The nurse sucked in a large, noisy breath, and walked away. She returned with another aide to help dress and lift Christopher from the bed. With barely concealed frustration, the nurse showed me how to be sure the oxygen tank was full.

“This is the gauge. See this needle needs to point to the green area. When it is in the red, head back. You will still have twenty minutes at that point, but best not to take any chances.”

“It only looks half full. Will that be ok?”
“You have an hour of oxygen there,” she said, “How long will you be gone?”
“I only have about twenty minutes left,” I said, glancing at my watch.

“You’ll be fine.”

She seemed less angry as she showed me how to tilt Christopher back should we go over bumps.

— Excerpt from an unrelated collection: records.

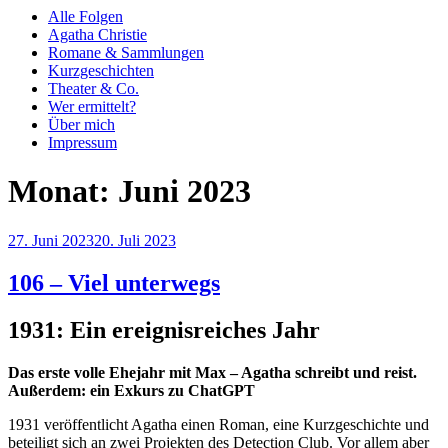
Alle Folgen
Agatha Christie
Romane & Sammlungen
Kurzgeschichten
Theater & Co.
Wer ermittelt?
Über mich
Impressum
Monat:
Juni 2023
Veröffentlicht
27. Juni 2023
20. Juli 2023
am
106 – Viel unterwegs
1931: Ein ereignisreiches Jahr
Das erste volle Ehejahr mit Max – Agatha schreibt und reist.
Außerdem: ein Exkurs zu ChatGPT
1931 veröffentlicht Agatha einen Roman, eine Kurzgeschichte und
beteiligt sich an zwei Projekten des Detection Club. Vor allem aber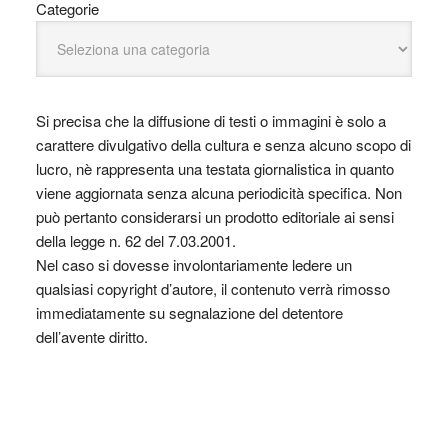
Categorie
Si precisa che la diffusione di testi o immagini è solo a
carattere divulgativo della cultura e senza alcuno scopo di
lucro, nè rappresenta una testata giornalistica in quanto
viene aggiornata senza alcuna periodicità specifica. Non
può pertanto considerarsi un prodotto editoriale ai sensi
della legge n. 62 del 7.03.2001.
Nel caso si dovesse involontariamente ledere un
qualsiasi copyright d’autore, il contenuto verrà rimosso
immediatamente su segnalazione del detentore
dell’avente diritto.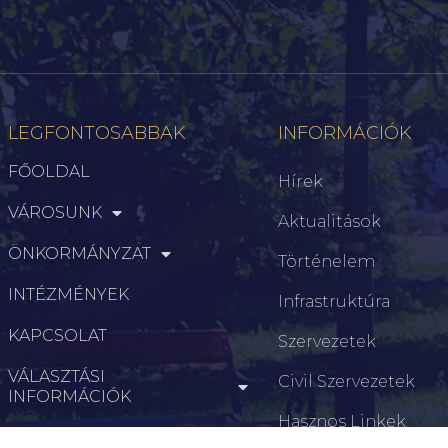
LEGFONTOSABBAK
INFORMÁCIÓK
FŐOLDAL
Hírek
VÁROSUNK
Aktualitások
ÖNKORMÁNYZAT
Történelem
INTÉZMÉNYEK
Infrastruktúra
KAPCSOLAT
Szervezetek
VÁLASZTÁSI
Civil Szervezetek
INFORMÁCIÓK
Hasznos Linkek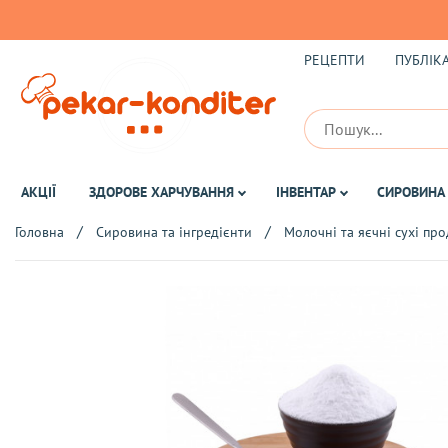
РЕЦЕПТИ
ПУБЛІКА
АКЦІЇ
ЗДОРОВЕ ХАРЧУВАННЯ
ІНВЕНТАР
СИРОВИНА 
Головна
Сировина та інгредієнти
Молочні та яєчні сухі пр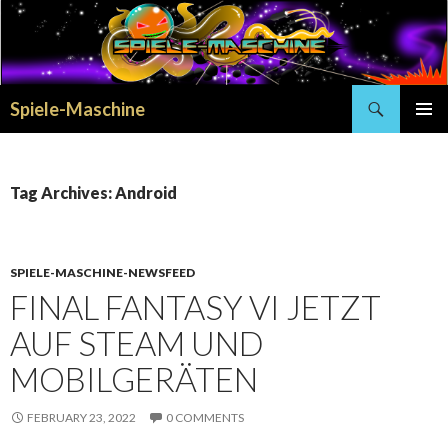
Search
Spiele-Maschine
SKIP
PRIMAR
TO
MENU
CONTENT
Tag Archives: Android
SPIELE-MASCHINE-NEWSFEED
FINAL FANTASY VI JETZT
AUF STEAM UND
MOBILGERÄTEN
FEBRUARY 23, 2022
0 COMMENTS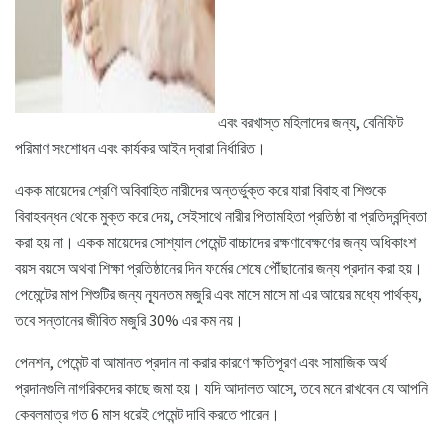
এবং বরখাস্ত মহিলাদের জন্য, বেনিফিট
পরিমাণ সংশোধন এবং কার্যকর আইন দ্বারা নির্ধারিত।
একক মায়েদের শ্রেণি অবিবাহিত নারীদের অন্তর্ভুক্ত করে যারা বিবাহ বা শিশুকে
বিবাহবন্ধন থেকে মুক্ত করে দেয়, সেইসাথে নারীর পিতামহিতা প্রতিষ্ঠা বা প্রতিদ্বন্দ্বিতা
করা হয় না। একক মায়েদের সোশ্যাল পেমেন্ট বাচ্চাদের রক্ষণাবেক্ষণের জন্য অধিকাংশ
বয়স বয়সে অথবা শিক্ষা প্রতিষ্ঠানের দিন ফর্মের শেষে পৌঁছানোর জন্য প্রদান করা হয়।
পেমেন্টের মাপ শিশুটির জন্য ন্যূনতম মজুরি এবং মাসে মাসে মা এর আয়ের মধ্যে পার্থক্য,
তবে সন্তানের জীবিত মজুরি 30% এর কম নয়।
পেনশন, পেমেন্ট বা আমানত প্রদান না করার কারণে ক্ষতিপূরণ এবং সামাজিক অর্থ
প্রদানগুলি নাগরিকদের কাছে জমা হয়। যদি আদালত আসে, তবে মনে রাখবেন যে আপনি
কেবলমাত্র গত 6 মাস ধরেই পেমেন্ট দাবি করতে পারেন।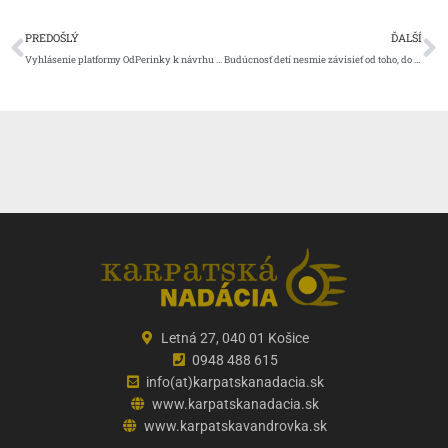
Prev
Ď
PREDOŠLÝ
ĎALŠÍ
Vyhlásenie platformy OdPerinky k návrhu zákona o neziskových organizáciách
Budúcnosť detí nesmie závisieť od toho, do akého prostredia sa narodili
Letná 27, 040 01 Košice
0948 488 615
info(at)karpatskanadacia.sk
www.karpatskanadacia.sk
www.karpatskavandrovka.sk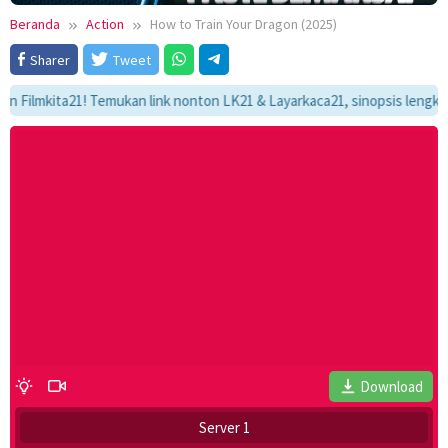
Beranda
Action
How to Train Your Dragon (2025)
Sharer
Tweet
mkita21! Temukan link nonton LK21 & Layarkaca21, sinopsis lengkap, dan 
Download
Server 1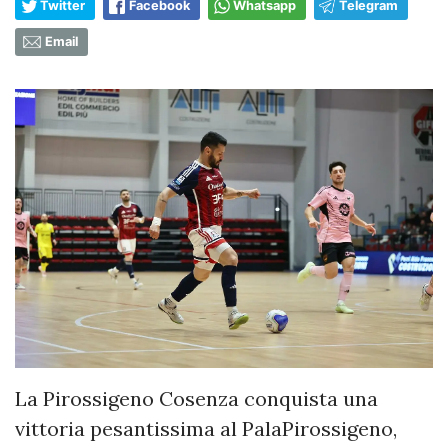
Twitter
Facebook
Whatsapp
Telegram
Email
La Pirossigeno Cosenza conquista una
vittoria pesantissima al PalaPirossigeno,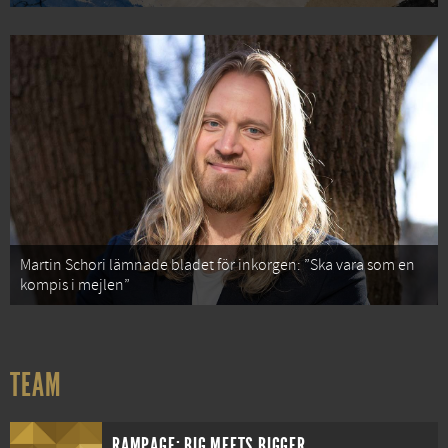
Martin Schori lämnade bladet för inkorgen: ”Ska vara som en
kompis i mejlen”
TEAM
RAMPAGE: BIG MEETS BIGGER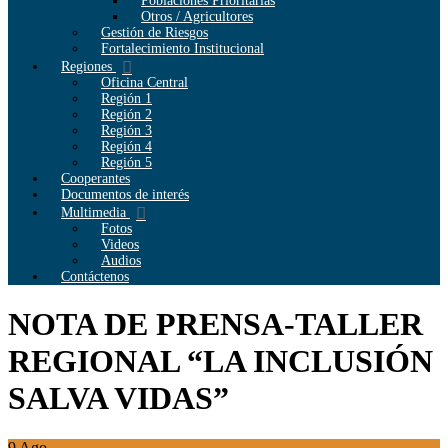
Poblaciones Prioritarias
Otros / Agricultores
Gestión de Riesgos
Fortalecimiento Institucional
Regiones
Oficina Central
Región 1
Región 2
Región 3
Región 4
Región 5
Cooperantes
Documentos de interés
Multimedia
Fotos
Videos
Audios
Contáctenos
NOTA DE PRENSA-TALLER
REGIONAL “LA INCLUSIÓN
SALVA VIDAS”
9
Ago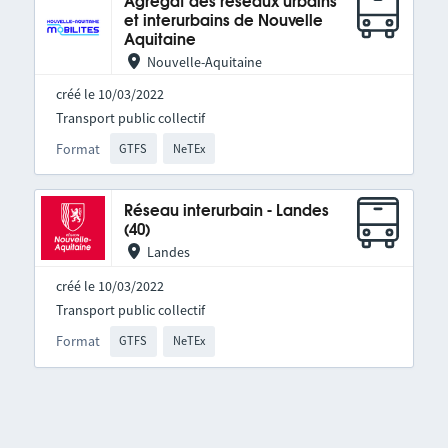
Agrégat des réseaux urbains
et interurbains de Nouvelle
Aquitaine
Nouvelle-Aquitaine
créé le 10/03/2022
Transport public collectif
Format
GTFS
NeTEx
Réseau interurbain - Landes
(40)
Landes
créé le 10/03/2022
Transport public collectif
Format
GTFS
NeTEx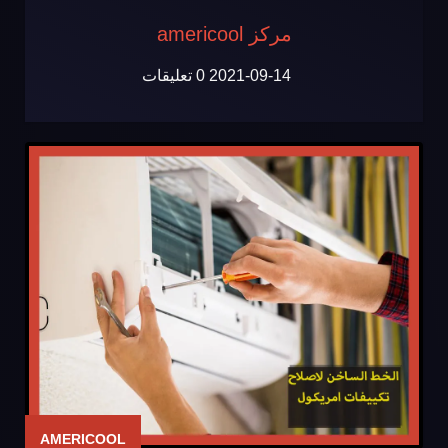
مركز americool
2021-09-14
0 تعليقات
AMERICOOL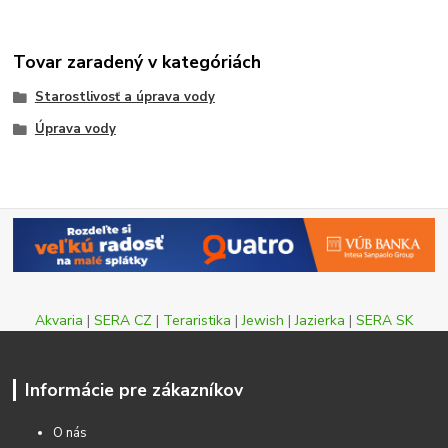
Tovar zaradený v kategóriách
Starostlivosť a úprava vody
Úprava vody
Akvaria
|
SERA CZ
|
Teraristika
|
Jewish
|
Jazierka
|
SERA SK
Informácie pre zákazníkov
O nás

“You would not want him tumbling out.”
“No,” I agreed, “You are right about that.”

She smiled at me, and patted Christopher’s hand.

“Going on an adventure,” she said. He smiled.

It was a huge, heavy wheelchair. By the time they got Christopher in it, a half hour job all told, it looked like a spaceship with all its tubes and gauges, and heavy oxygen tank.

“Wish me luck,” I said to the nurse, who was already scurrying to another patient’s room. Asherel followed me to the elevator. I grunted as I pushed the heavy chair forward.

“Have fun, Christopher,” called the nurse, disappearing around a corner.

On the ramp out of the building, the heavy wheelchair, which probably weighed more than me, began to accelerate.

“Help me, quick!” I called to Asherel. We both held tightly to the chair, digging our heels in, leaning back. We managed to evade the first disaster, as the wheelchair slowly rolled to a stop.

Having made it successfully down the steep ramp, we wheeled quickly across the narrow street. As we bounced up the curb, jostling Christopher, the wheelchair threatened to roll back on us but we heaved it forward. Disaster number two averted. Now crossing under the canopy of trees, Christopher looked up at the limbs scraping the deep blue sky and began to laugh. I had never seen him laugh like that before. It bubbled across his whole face. Every time we would pass under a tree, he would laugh. He was tilted back in the chair since he did not have the body control to sit fully upright, so his gaze was focused upward. His blue eyes reflected the sky.